When I was there tonight, rubbing his forehead and the pinching the bridge of his nose as I have been doing for 3-5 hours every day they let me in to try and get him relaxed enough to sleep, I noticed one of his eyes was suddenly kind of bloodshot, and there was swelling on the left side of his face. I told the nurse, who paged the neuro team, and they did a stat CT. As they were pushing him out the door, he tells a nurse, "DO NOT LET HER LEAVE." I don't have a good way of finding out what the radiologist said, and no way to know how he's doing tonight. That sucks.

Each day gets harder and harder to leave him. Yesterday at 9pm, I was trying to explain that I still needed to go to the grocery store and he was begging me to stay. I'm starting to see why my mother would spend weeks and sometimes months in the recliner at his side, only leaving to use the bathroom or a quick shower in the nurse's locker room. When I told her I won't drink anything after noon to try and prevent having to use the bathroom at the hospital, she said that's what she did during those times after his surgeries. He would ask her, "do you really have to go to the bathroom?" And I can picture exactly how hard that must've been for her. What I can't imagine is what it's like for her now, when she's stuck at home and can't be there. I've explained that I'm representing all of us, and when my hand is on his forehead, it's all of our hands on him, trying to make him feel the love we and the dozens of people on multiple continents who are praying for his recovery are sending. It's cheesy, but it's what's getting me through it. That and repeating all the prayers I can remember from CCD.

***

The thing that I just can't shake about this, and life in general, is just how damn unfair it is. This guy was born with his heart on the wrong side, missing a left ventricle. He has one lung, liver cirrhosis, a spontaneously spewing left leg and now a brain that might randomly bleed. The news that this ordeal could very easily happen again next week, next month, next year is probably eating away at his hope for a "normal" life. That said, he IS alive, and his brain is capable of still coming up with smartass answers to my questions even after the trauma of surgery. The same can't be said of so many other people who didn't have a chance.
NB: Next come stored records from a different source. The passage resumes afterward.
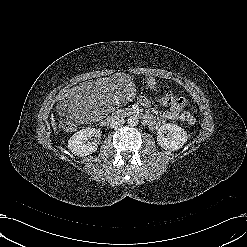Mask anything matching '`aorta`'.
<instances>
[{
	"label": "aorta",
	"mask_w": 247,
	"mask_h": 247,
	"mask_svg": "<svg viewBox=\"0 0 247 247\" xmlns=\"http://www.w3.org/2000/svg\"><path fill=\"white\" fill-rule=\"evenodd\" d=\"M138 117L137 116H130L128 119H127V123L130 125V126H136L138 125Z\"/></svg>",
	"instance_id": "762f6f07"
}]
</instances>
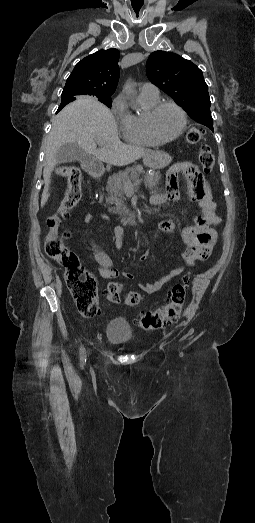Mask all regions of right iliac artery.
Returning <instances> with one entry per match:
<instances>
[{
    "label": "right iliac artery",
    "instance_id": "obj_1",
    "mask_svg": "<svg viewBox=\"0 0 255 523\" xmlns=\"http://www.w3.org/2000/svg\"><path fill=\"white\" fill-rule=\"evenodd\" d=\"M80 361H81V364H84L86 361V354H85V349L83 346L80 347Z\"/></svg>",
    "mask_w": 255,
    "mask_h": 523
}]
</instances>
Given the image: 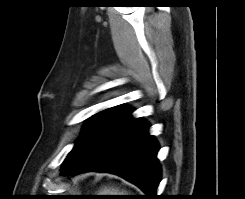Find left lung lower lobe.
Masks as SVG:
<instances>
[{
	"instance_id": "left-lung-lower-lobe-1",
	"label": "left lung lower lobe",
	"mask_w": 245,
	"mask_h": 199,
	"mask_svg": "<svg viewBox=\"0 0 245 199\" xmlns=\"http://www.w3.org/2000/svg\"><path fill=\"white\" fill-rule=\"evenodd\" d=\"M126 109L100 130L85 146L82 153L61 175L84 171L110 172L136 184L145 199H156L161 179L157 142L149 135V125L133 118Z\"/></svg>"
}]
</instances>
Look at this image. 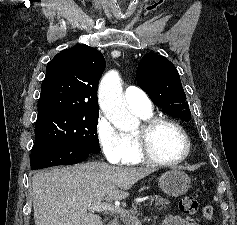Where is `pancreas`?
<instances>
[{"mask_svg": "<svg viewBox=\"0 0 237 225\" xmlns=\"http://www.w3.org/2000/svg\"><path fill=\"white\" fill-rule=\"evenodd\" d=\"M150 201V205L153 204V202H155V206L158 207L160 210H162L163 208H167V205L169 204V201L165 198H162L159 195L156 196H151L149 198ZM138 216L139 213L137 211L136 207H133V209L124 212L121 214L120 216V221L124 224V225H133L135 222L138 221Z\"/></svg>", "mask_w": 237, "mask_h": 225, "instance_id": "cf45deb5", "label": "pancreas"}]
</instances>
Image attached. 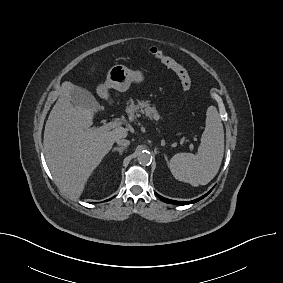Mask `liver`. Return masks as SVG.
<instances>
[{"instance_id": "1", "label": "liver", "mask_w": 283, "mask_h": 283, "mask_svg": "<svg viewBox=\"0 0 283 283\" xmlns=\"http://www.w3.org/2000/svg\"><path fill=\"white\" fill-rule=\"evenodd\" d=\"M67 83L52 108L44 130V153L51 174L62 192L78 199L85 184L118 138L128 132L123 127L112 131L90 128L97 106L75 107Z\"/></svg>"}]
</instances>
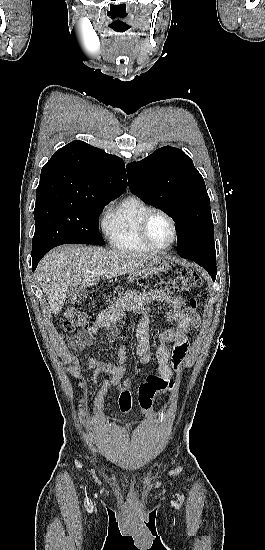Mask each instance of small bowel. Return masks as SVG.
I'll return each mask as SVG.
<instances>
[{
    "label": "small bowel",
    "instance_id": "obj_1",
    "mask_svg": "<svg viewBox=\"0 0 265 550\" xmlns=\"http://www.w3.org/2000/svg\"><path fill=\"white\" fill-rule=\"evenodd\" d=\"M153 303H160L167 307V319L176 324L175 327L162 331L159 334V345L155 351L150 348V326L152 320V309L149 306ZM184 303L179 297L164 296L156 290L140 292L129 290L115 303L105 309L96 318L95 323L87 330L74 335L68 340L71 350L82 351L93 342L94 336L104 330L109 339L114 341L117 338L116 323L127 312H135L140 315L136 325V355L141 364L148 363L153 357L158 364V373L169 384L165 393H171L174 389L173 376L179 371L188 355L189 346L187 336L197 323L194 313L184 310ZM69 361H75L72 353H67ZM126 349L120 344L117 352V362L111 363L99 358H90L82 372L105 373L110 377L102 382L97 389L96 400L99 408L107 392L111 387L119 390V408L123 413H130L132 410V398L130 390L132 382L125 379L126 373ZM94 382V380H93Z\"/></svg>",
    "mask_w": 265,
    "mask_h": 550
}]
</instances>
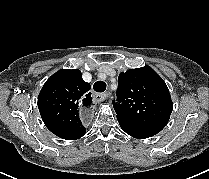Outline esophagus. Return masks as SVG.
<instances>
[{
  "label": "esophagus",
  "instance_id": "obj_1",
  "mask_svg": "<svg viewBox=\"0 0 209 179\" xmlns=\"http://www.w3.org/2000/svg\"><path fill=\"white\" fill-rule=\"evenodd\" d=\"M111 96V93L109 91L103 93V94H98L94 97H87L83 98L81 100V109H82V120L85 123H90L93 120V106L97 102L104 101L108 97Z\"/></svg>",
  "mask_w": 209,
  "mask_h": 179
}]
</instances>
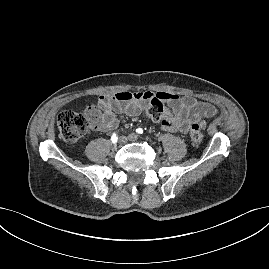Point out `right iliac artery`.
I'll list each match as a JSON object with an SVG mask.
<instances>
[{"label":"right iliac artery","mask_w":269,"mask_h":269,"mask_svg":"<svg viewBox=\"0 0 269 269\" xmlns=\"http://www.w3.org/2000/svg\"><path fill=\"white\" fill-rule=\"evenodd\" d=\"M117 140H118V137H117L116 133H113L112 136H111V141H112L113 143H116Z\"/></svg>","instance_id":"right-iliac-artery-1"}]
</instances>
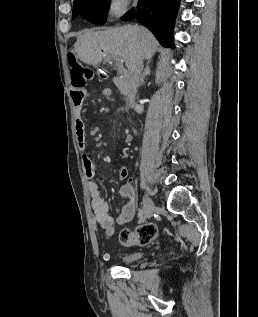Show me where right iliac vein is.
Returning <instances> with one entry per match:
<instances>
[{
	"mask_svg": "<svg viewBox=\"0 0 258 317\" xmlns=\"http://www.w3.org/2000/svg\"><path fill=\"white\" fill-rule=\"evenodd\" d=\"M144 198L142 200L143 203V213L145 216V221H150V218H152L154 213V201L151 200V197L146 194V192H143ZM149 218L148 220L146 218Z\"/></svg>",
	"mask_w": 258,
	"mask_h": 317,
	"instance_id": "1",
	"label": "right iliac vein"
}]
</instances>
H is constantly reminding me that life isn't fair. That I have a warped sense of justice, as if it's actually possible, when it just isn't a lot of the time. Deep in my heart I know this, yet every day it continues to poke me, aggravate, make me irate.
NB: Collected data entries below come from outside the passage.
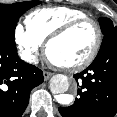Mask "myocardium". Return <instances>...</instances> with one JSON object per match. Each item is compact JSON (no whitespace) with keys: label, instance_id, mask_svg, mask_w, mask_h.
<instances>
[{"label":"myocardium","instance_id":"myocardium-1","mask_svg":"<svg viewBox=\"0 0 117 117\" xmlns=\"http://www.w3.org/2000/svg\"><path fill=\"white\" fill-rule=\"evenodd\" d=\"M86 23L92 24L96 30V41H95L94 47H93L92 51L90 52V54L84 60H82L78 63L72 64V65L64 66V65H59V64L54 63L49 57V50H50L51 45L55 41L65 37L67 34H69L71 31H73L78 26H80L82 24H86ZM102 40H103L102 29L96 20H94L93 18H90V17L76 19V20H73V21L68 22L67 24L63 25L61 28H59L57 31H55L53 34H51L47 38L46 43H45V55H46L47 60L49 61V63L52 66H54L60 70H63L65 72H69V73L78 72V71H81V70L87 68L96 59V57L100 51L101 45H102Z\"/></svg>","mask_w":117,"mask_h":117}]
</instances>
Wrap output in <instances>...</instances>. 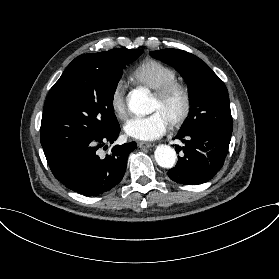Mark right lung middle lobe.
I'll use <instances>...</instances> for the list:
<instances>
[{"label":"right lung middle lobe","mask_w":279,"mask_h":279,"mask_svg":"<svg viewBox=\"0 0 279 279\" xmlns=\"http://www.w3.org/2000/svg\"><path fill=\"white\" fill-rule=\"evenodd\" d=\"M143 50H119L104 65L78 56L53 85L44 104L40 141L45 156L77 141L92 140L118 124L112 105L123 68Z\"/></svg>","instance_id":"right-lung-middle-lobe-1"}]
</instances>
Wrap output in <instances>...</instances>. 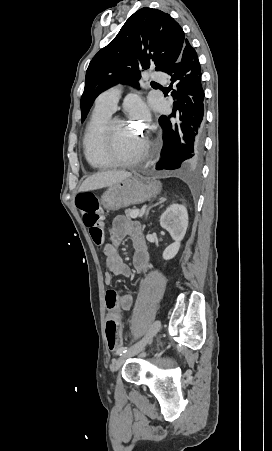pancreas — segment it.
<instances>
[{
    "instance_id": "obj_1",
    "label": "pancreas",
    "mask_w": 272,
    "mask_h": 451,
    "mask_svg": "<svg viewBox=\"0 0 272 451\" xmlns=\"http://www.w3.org/2000/svg\"><path fill=\"white\" fill-rule=\"evenodd\" d=\"M132 212H134V210H125L126 218H131Z\"/></svg>"
}]
</instances>
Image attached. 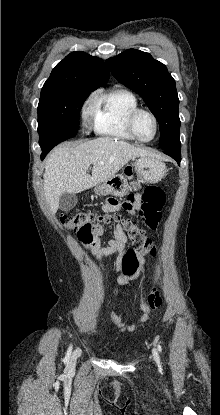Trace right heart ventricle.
<instances>
[{
	"label": "right heart ventricle",
	"instance_id": "right-heart-ventricle-1",
	"mask_svg": "<svg viewBox=\"0 0 220 415\" xmlns=\"http://www.w3.org/2000/svg\"><path fill=\"white\" fill-rule=\"evenodd\" d=\"M138 107L136 96L122 89L102 93L93 100V128L99 135L135 140L128 131L127 118Z\"/></svg>",
	"mask_w": 220,
	"mask_h": 415
}]
</instances>
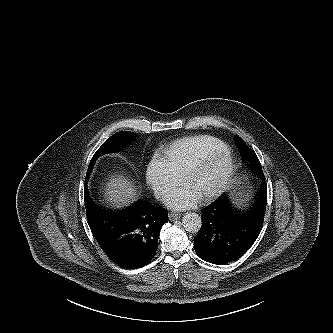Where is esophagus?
Masks as SVG:
<instances>
[{"mask_svg":"<svg viewBox=\"0 0 333 333\" xmlns=\"http://www.w3.org/2000/svg\"><path fill=\"white\" fill-rule=\"evenodd\" d=\"M181 217V214L180 213H170L169 214V218L171 221H174V220H177Z\"/></svg>","mask_w":333,"mask_h":333,"instance_id":"34e87169","label":"esophagus"}]
</instances>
Today people at our company took a knee for eight minutes and forty-six seconds in memory of Floyd George, who was murdered by law enforcement in Minneapolis. Cities have been on fire in the last week. Looting, rioting, marching, protesting. To try and start to fix hundreds of years of injustice, somehow. People's anger had nowhere to go. At least anger can lead to some kind of action, and possibly a resolution. To me it is infinitely preferable to despair.

***

Kash just woke up, ran to our room and found I wasn't there. When he woke up his father, he said, "Mommy went to the hospital." I went up there, gave him some water, walked around holding him and sang the full roster of baby songs all the way from "She'll Be Comin' 'Round the Mountain" to "Hush Little Baby" until he relaxed enough to fall back asleep. I was able to comfort him, stroke his hair and rub his back. Six miles away my brother is suffering alone, with only the bloops of the monitors and the hum of the negative pressure fan to lull him to sleep. I hope he's dreaming of seeing Disney World.